> WHAT IS NEEDED:
The whole listing below is to be copied exactly, with every picture left out.

** RECORDS SHOWN follows **

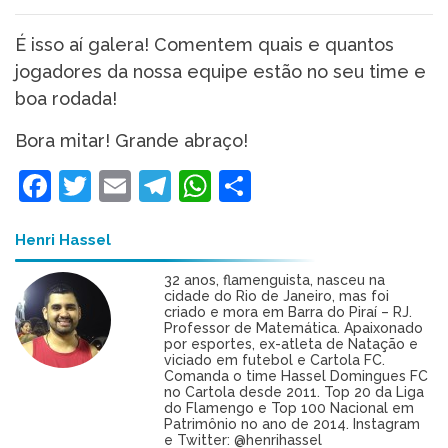
É isso aí galera! Comentem quais e quantos
jogadores da nossa equipe estão no seu time e
boa rodada!
Bora mitar! Grande abraço!
Facebook
Twitter
Email
Telegram
WhatsApp
Share
Henri Hassel
32 anos, flamenguista, nasceu na
cidade do Rio de Janeiro, mas foi
criado e mora em Barra do Piraí – RJ.
Professor de Matemática. Apaixonado
por esportes, ex-atleta de Natação e
viciado em futebol e Cartola FC.
Comanda o time Hassel Domingues FC
no Cartola desde 2011. Top 20 da Liga
do Flamengo e Top 100 Nacional em
Patrimônio no ano de 2014. Instagram
e Twitter: @henrihassel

** End of RECORDS SHOWN **

> ANSWER SECTION:
É isso aí galera! Comentem quais e quantos
jogadores da nossa equipe estão no seu time e
boa rodada!
Bora mitar! Grande abraço!
Facebook
Twitter
Email
Telegram
WhatsApp
Share
Henri Hassel
32 anos, flamenguista, nasceu na
cidade do Rio de Janeiro, mas foi
criado e mora em Barra do Piraí – RJ.
Professor de Matemática. Apaixonado
por esportes, ex-atleta de Natação e
viciado em futebol e Cartola FC.
Comanda o time Hassel Domingues FC
no Cartola desde 2011. Top 20 da Liga
do Flamengo e Top 100 Nacional em
Patrimônio no ano de 2014. Instagram
e Twitter: @henrihassel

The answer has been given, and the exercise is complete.